*** Opening of Material for this task ***
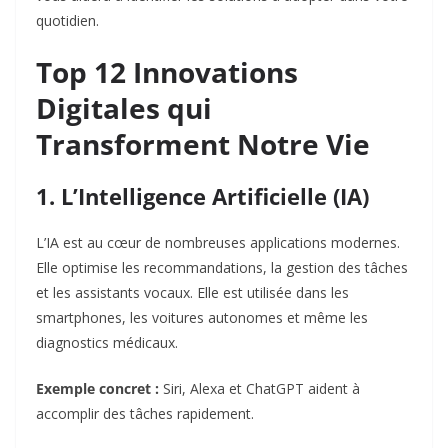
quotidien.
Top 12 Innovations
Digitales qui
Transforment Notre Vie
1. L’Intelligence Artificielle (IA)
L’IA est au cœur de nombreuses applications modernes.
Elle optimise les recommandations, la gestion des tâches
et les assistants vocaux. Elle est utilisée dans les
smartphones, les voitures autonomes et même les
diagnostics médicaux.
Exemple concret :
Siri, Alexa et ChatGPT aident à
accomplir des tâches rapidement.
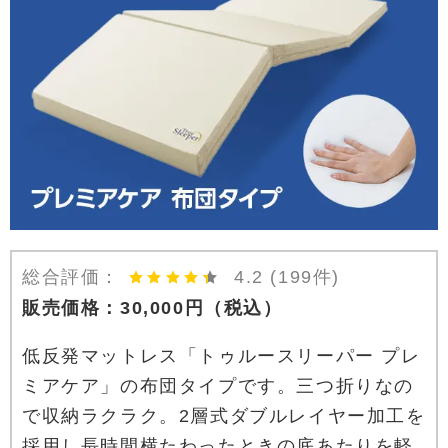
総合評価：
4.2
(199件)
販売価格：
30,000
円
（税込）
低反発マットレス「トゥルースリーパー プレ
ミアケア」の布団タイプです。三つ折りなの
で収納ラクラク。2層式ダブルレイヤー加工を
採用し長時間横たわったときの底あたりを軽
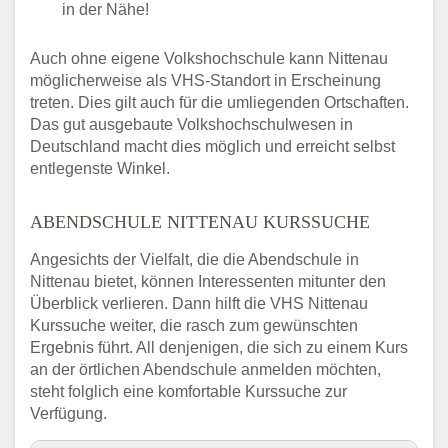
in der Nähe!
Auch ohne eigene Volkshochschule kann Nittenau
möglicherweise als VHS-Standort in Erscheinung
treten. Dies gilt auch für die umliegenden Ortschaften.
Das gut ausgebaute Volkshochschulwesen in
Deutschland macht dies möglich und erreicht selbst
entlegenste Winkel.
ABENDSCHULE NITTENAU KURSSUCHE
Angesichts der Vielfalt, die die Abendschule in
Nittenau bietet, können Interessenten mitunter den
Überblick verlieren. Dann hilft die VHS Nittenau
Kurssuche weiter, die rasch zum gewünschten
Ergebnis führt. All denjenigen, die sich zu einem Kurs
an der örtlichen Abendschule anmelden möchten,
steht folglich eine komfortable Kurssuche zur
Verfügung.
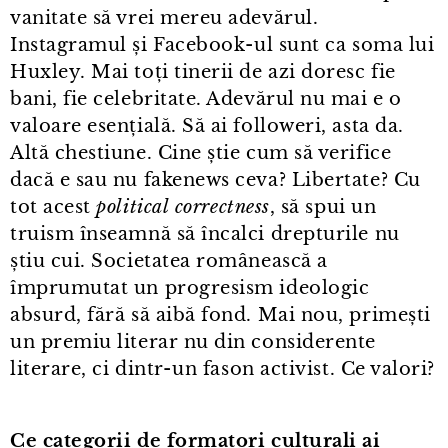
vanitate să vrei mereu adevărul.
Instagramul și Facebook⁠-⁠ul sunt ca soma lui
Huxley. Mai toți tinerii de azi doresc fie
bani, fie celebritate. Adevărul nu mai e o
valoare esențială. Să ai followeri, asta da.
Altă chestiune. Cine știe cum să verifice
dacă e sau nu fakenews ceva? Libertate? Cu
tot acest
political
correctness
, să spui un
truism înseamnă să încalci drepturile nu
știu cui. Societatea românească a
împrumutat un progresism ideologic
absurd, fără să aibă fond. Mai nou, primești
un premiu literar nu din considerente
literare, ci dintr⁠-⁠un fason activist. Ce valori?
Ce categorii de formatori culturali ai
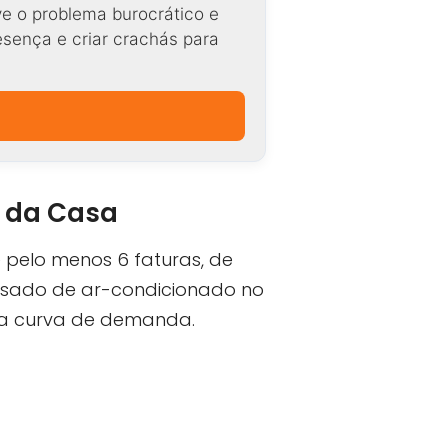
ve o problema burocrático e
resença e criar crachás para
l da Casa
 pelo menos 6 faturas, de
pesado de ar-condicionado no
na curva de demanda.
*** Close of Material for this task ***
Make an exact copy of every record, pictures excluded.

* _Solved exercise_:
quotidien.
Top 12 Innovations
Digitales qui
Transforment Notre Vie
1. L’Intelligence Artificielle (IA)
L’IA est au cœur de nombreuses applications modernes.
Elle optimise les recommandations, la gestion des tâches
et les assistants vocaux. Elle est utilisée dans les
smartphones, les voitures autonomes et même les
diagnostics médicaux.
Exemple concret :
Siri, Alexa et ChatGPT aident à
accomplir des tâches rapidement.
総合評価：
4.2
(199件)
販売価格：
30,000
円
（税込）
低反発マットレス「トゥルースリーパー プレ
ミアケア」の布団タイプです。三つ折りなの
で収納ラクラク。2層式ダブルレイヤー加工を
採用し長時間横たわったときの底あたりを軽
in der Nähe!
Auch ohne eigene Volkshochschule kann Nittenau
möglicherweise als VHS-Standort in Erscheinung
treten. Dies gilt auch für die umliegenden Ortschaften.
Das gut ausgebaute Volkshochschulwesen in
Deutschland macht dies möglich und erreicht selbst
entlegenste Winkel.
ABENDSCHULE NITTENAU KURSSUCHE
Angesichts der Vielfalt, die die Abendschule in
Nittenau bietet, können Interessenten mitunter den
Überblick verlieren. Dann hilft die VHS Nittenau
Kurssuche weiter, die rasch zum gewünschten
Ergebnis führt. All denjenigen, die sich zu einem Kurs
an der örtlichen Abendschule anmelden möchten,
steht folglich eine komfortable Kurssuche zur
Verfügung.
vanitate să vrei mereu adevărul.
Instagramul și Facebook⁠-⁠ul sunt ca soma lui
Huxley. Mai toți tinerii de azi doresc fie
bani, fie celebritate. Adevărul nu mai e o
valoare esențială. Să ai followeri, asta da.
Altă chestiune. Cine știe cum să verifice
dacă e sau nu fakenews ceva? Libertate? Cu
tot acest
political
correctness
, să spui un
truism înseamnă să încalci drepturile nu
știu cui. Societatea românească a
împrumutat un progresism ideologic
absurd, fără să aibă fond. Mai nou, primești
un premiu literar nu din considerente
literare, ci dintr⁠-⁠un fason activist. Ce valori?
Ce categorii de formatori culturali ai
ve o problema burocrático e
resença e criar crachás para
l da Casa
 pelo menos 6 faturas, de
pesado de ar-condicionado no
na curva de demanda.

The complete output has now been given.